SOURCE DATA Start Marker
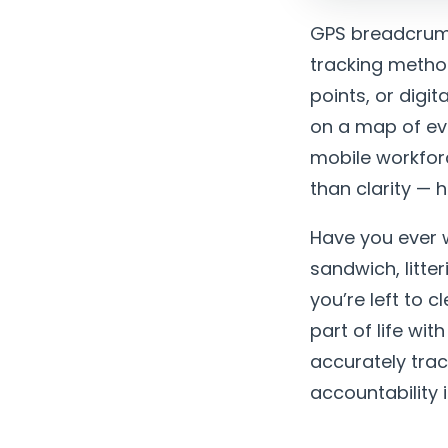
GPS breadcrumb
tracking metho
points, or digi
on a map of eve
mobile workfor
than clarity — 
Have you ever 
sandwich, litt
you’re left to 
part of life wi
accurately trac
accountability i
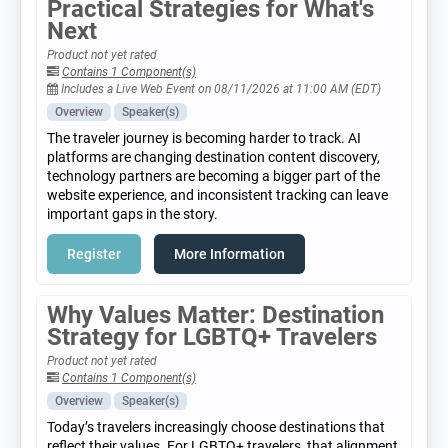
Practical Strategies for What's
Next
Product not yet rated
Contains 1 Component(s)
Includes a Live Web Event on 08/11/2026 at 11:00 AM (EDT)
Overview
Speaker(s)
The traveler journey is becoming harder to track. AI
platforms are changing destination content discovery,
technology partners are becoming a bigger part of the
website experience, and inconsistent tracking can leave
important gaps in the story.
Register
More Information
Why Values Matter: Destination
Strategy for LGBTQ+ Travelers
Product not yet rated
Contains 1 Component(s)
Overview
Speaker(s)
Today’s travelers increasingly choose destinations that
reflect their values. For LGBTQ+ travelers, that alignment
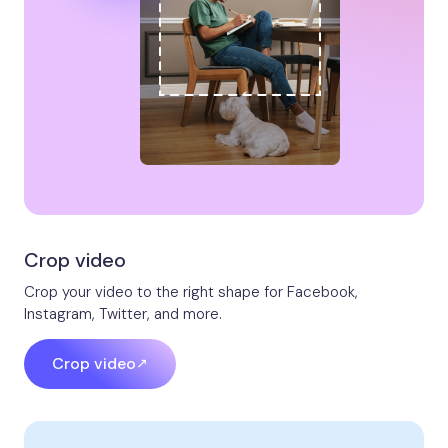
Crop video​​
Crop your video to the right shape for Facebook,
Instagram, Twitter, and more.
Crop video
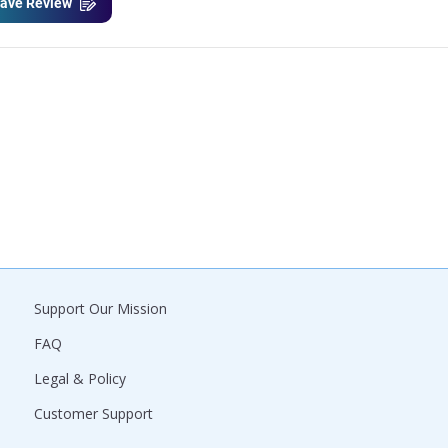
ave Review
Support Our Mission
FAQ
Legal & Policy
Customer Support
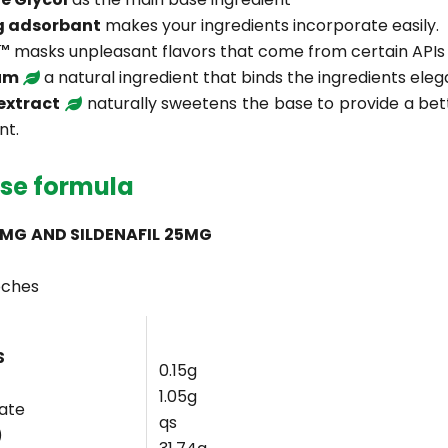
g adsorbant
makes your ingredients incorporate easily.
c™
masks unpleasant flavors that come from certain APIs
um
a natural ingredient that binds the ingredients eleg
 extract
naturally sweetens the base to provide a bet
nt.
se formula
5MG AND SILDENAFIL 25MG
oches
S
0.15g
1.05g
rate
qs
)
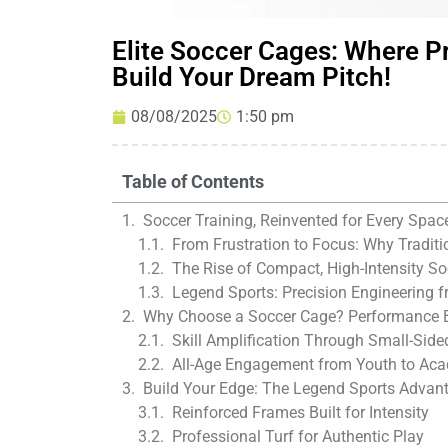
Elite Soccer Cages: Where P
Build Your Dream Pitch!
08/08/2025
1:50 pm
Table of Contents
Soccer Training, Reinvented for Every Spac
From Frustration to Focus: Why Traditio
The Rise of Compact, High-Intensity S
Legend Sports: Precision Engineering f
Why Choose a Soccer Cage? Performance 
Skill Amplification Through Small-Sid
All-Age Engagement from Youth to Ac
Build Your Edge: The Legend Sports Advan
Reinforced Frames Built for Intensity
Professional Turf for Authentic Play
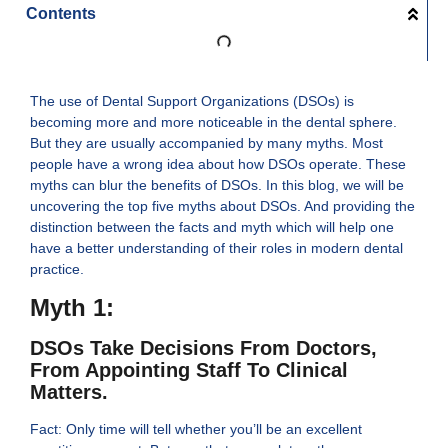
Contents
The use of Dental Support Organizations (DSOs) is
becoming more and more noticeable in the dental sphere.
But they are usually accompanied by many myths. Most
people have a wrong idea about how DSOs operate. These
myths can blur the benefits of DSOs. In this blog, we will be
uncovering the top five myths about DSOs. And providing the
distinction between the facts and myth which will help one
have a better understanding of their roles in modern dental
practice.
Myth 1:
DSOs Take Decisions From Doctors,
From Appointing Staff To Clinical
Matters.
Fact: Only time will tell whether you’ll be an excellent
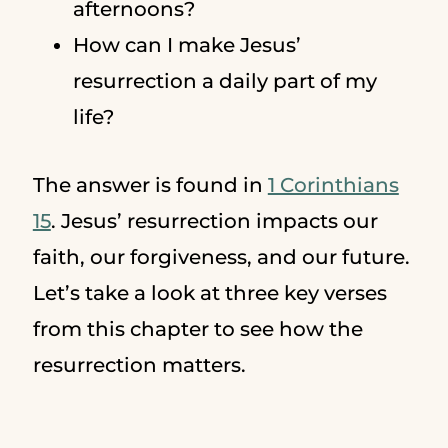
afternoons?
How can I make Jesus’
resurrection a daily part of my
life?
The answer is found in
1 Corinthians
15
. Jesus’ resurrection impacts our
faith, our forgiveness, and our future.
Let’s take a look at three key verses
from this chapter to see how the
resurrection matters.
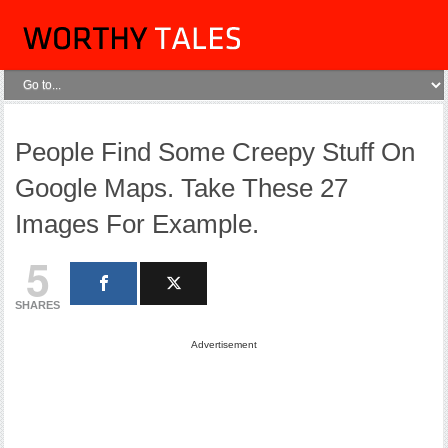
People Find Some Creepy Stuff On
Google Maps. Take These 27
Images For Example.
5
SHARES
Advertisement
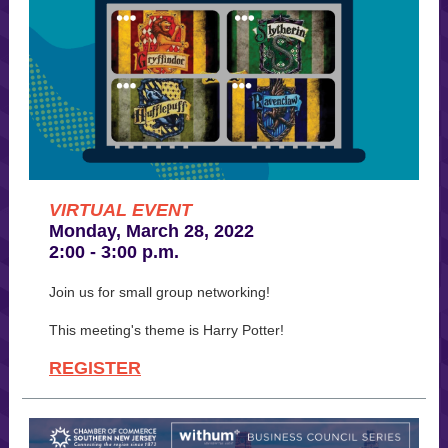
VIRTUAL EVENT
Monday, March 28, 2022
2:00 - 3:00 p.m.
Join us for small group networking!
This meeting's theme is Harry Potter!
REGISTER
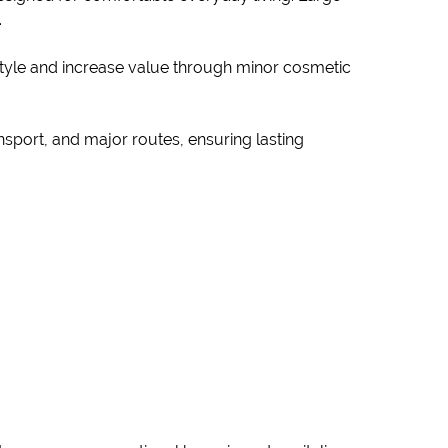
.
 style and increase value through minor cosmetic
ansport, and major routes, ensuring lasting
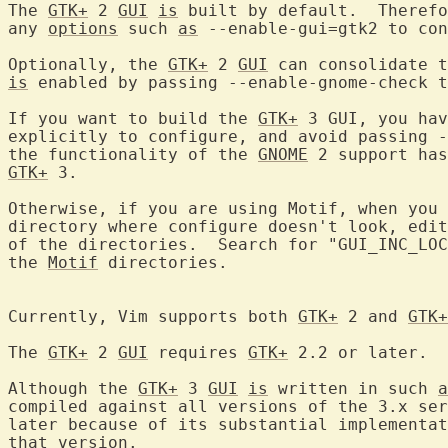
The 
GTK+
 2 
GUI
is
 built by default.  Therefo
any 
options
 such 
as
 --enable-gui=gtk2 to con
Optionally, the 
GTK+
 2 
GUI
 can consolidate t
is
 enabled by passing --enable-gnome-check t
If you want to build the 
GTK+
 3 GUI, you hav
explicitly to configure, and avoid passing -
the functionality of the 
GNOME
GTK+
 3.

Otherwise, if you are using Motif, when you 
directory where configure doesn't look, edit
of the directories.  Search for "GUI_INC_LOC
the 
Motif
 directories.

Currently, Vim supports both 
GTK+
 2 and 
GTK+
The 
GTK+
 2 
GUI
 requires 
GTK+
 2.2 or later.

Although the 
GTK+
 3 
GUI
is
 written in such 
a
compiled against all versions of the 3.x ser
later because of its substantial implementat
that version.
SOURCE DATA End Marker
DESCRIPTION OF THE TASK
Print each record exactly as it stands, skipping the pictures.

ANSWER FOR THIS EXERCISE
GPS breadcrumb
tracking metho
points, or digi
on a map of eve
mobile workfor
than clarity — 
Have you ever 
sandwich, litt
you’re left to 
part of life wi
accurately trac
accountability i
Practical Strategies for What's
Next
Product not yet rated
Contains 1 Component(s)
Includes a Live Web Event on 08/11/2026 at 11:00 AM (EDT)
Overview
Speaker(s)
The traveler journey is becoming harder to track. AI
platforms are changing destination content discovery,
technology partners are becoming a bigger part of the
website experience, and inconsistent tracking can leave
important gaps in the story.
Register
More Information
Why Values Matter: Destination
Strategy for LGBTQ+ Travelers
Product not yet rated
Contains 1 Component(s)
Overview
Speaker(s)
Today’s travelers increasingly choose destinations that
reflect their values. For LGBTQ+ travelers, that alignment
Crop video​​
Crop your video to the right shape for Facebook,
Instagram, Twitter, and more.
Crop video
ave Review
Support Our Mission
FAQ
Legal & Policy
Customer Support
g adsorbant
makes your ingredients incorporate easily.
c™
masks unpleasant flavors that come from certain APIs
um
a natural ingredient that binds the ingredients eleg
 extract
naturally sweetens the base to provide a bet
nt.
se formula
5MG AND SILDENAFIL 25MG
oches
S
0.15g
1.05g
rate
qs
)
Elite Soccer Cages: Where P
Build Your Dream Pitch!
08/08/2025
1:50 pm
Table of Contents
Soccer Training, Reinvented for Every Spac
From Frustration to Focus: Why Traditio
The Rise of Compact, High-Intensity S
Legend Sports: Precision Engineering f
Why Choose a Soccer Cage? Performance 
Skill Amplification Through Small-Sid
All-Age Engagement from Youth to Ac
Build Your Edge: The Legend Sports Advan
Reinforced Frames Built for Intensity
Professional Turf for Authentic Play
Contents
The use of Dental Support Organizations (DSOs) is
becoming more and more noticeable in the dental sphere.
But they are usually accompanied by many myths. Most
people have a wrong idea about how DSOs operate. These
myths can blur the benefits of DSOs. In this blog, we will be
uncovering the top five myths about DSOs. And providing the
distinction between the facts and myth which will help one
have a better understanding of their roles in modern dental
practice.
Myth 1:
DSOs Take Decisions From Doctors,
From Appointing Staff To Clinical
Matters.
Fact: Only time will tell whether you’ll be an excellent
afternoons?
How can I make Jesus’
resurrection a daily part of my
life?
The answer is found in
1 Corinthians
15
. Jesus’ resurrection impacts our
faith, our forgiveness, and our future.
Let’s take a look at three key verses
from this chapter to see how the
resurrection matters.
People Find Some Creepy Stuff On
Google Maps. Take These 27
Images For Example.
5
SHARES
Advertisement
VIRTUAL EVENT
Monday, March 28, 2022
2:00 - 3:00 p.m.
Join us for small group networking!
This meeting's theme is Harry Potter!
REGISTER
.
 style and increase value through minor cosmetic
ansport, and major routes, ensuring lasting
The 
GTK+
 2 
GUI
is
 built by default.  Therefo
any 
options
 such 
as
 --enable-gui=gtk2 to con
Optionally, the 
GTK+
 2 
GUI
 can consolidate t
is
 enabled by passing --enable-gnome-check t
If you want to build the 
GTK+
 3 GUI, you hav
explicitly to configure, and avoid passing -
the functionality of the 
GNOME
GTK+
 3.

Otherwise, if you are using Motif, when you 
directory where configure doesn't look, edit
of the directories.  Search for "GUI_INC_LOC
the 
Motif
 directories.

Currently, Vim supports both 
GTK+
 2 and 
GTK+
The 
GTK+
 2 
GUI
 requires 
GTK+
 2.2 or later.

Although the 
GTK+
 3 
GUI
is
 written in such 
a
compiled against all versions of the 3.x ser
later because of its substantial implementat
that version.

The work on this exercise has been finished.